━━━━━ RECORDED DATA ━━━━━
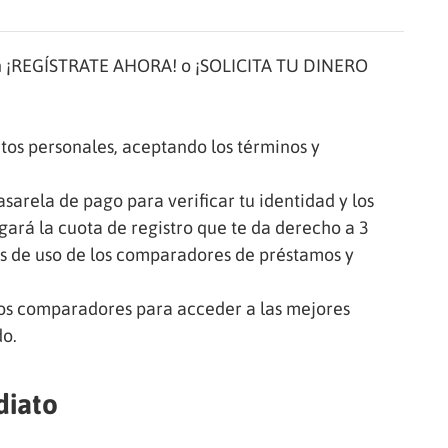
k en ¡REGÍSTRATE AHORA! o ¡SOLICITA TU DINERO
atos personales, aceptando los términos y
arela de pago para verificar tu identidad y los
gará la cuota de registro que te da derecho a 3
os de uso de los comparadores de préstamos y
ros comparadores para acceder a las mejores
do.
diato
━━━━━
• **AIM OF THE TASK**: A faithful, complete copy of the entries is required, without the pictures.

• **RESPONSE**:
k en ¡REGÍSTRATE AHORA! o ¡SOLICITA TU DINERO
atos personales, aceptando los términos y
arela de pago para verificar tu identidad y los
gará la cuota de registro que te da derecho a 3
os de uso de los comparadores de préstamos y
ros comparadores para acceder a las mejores
do.
diato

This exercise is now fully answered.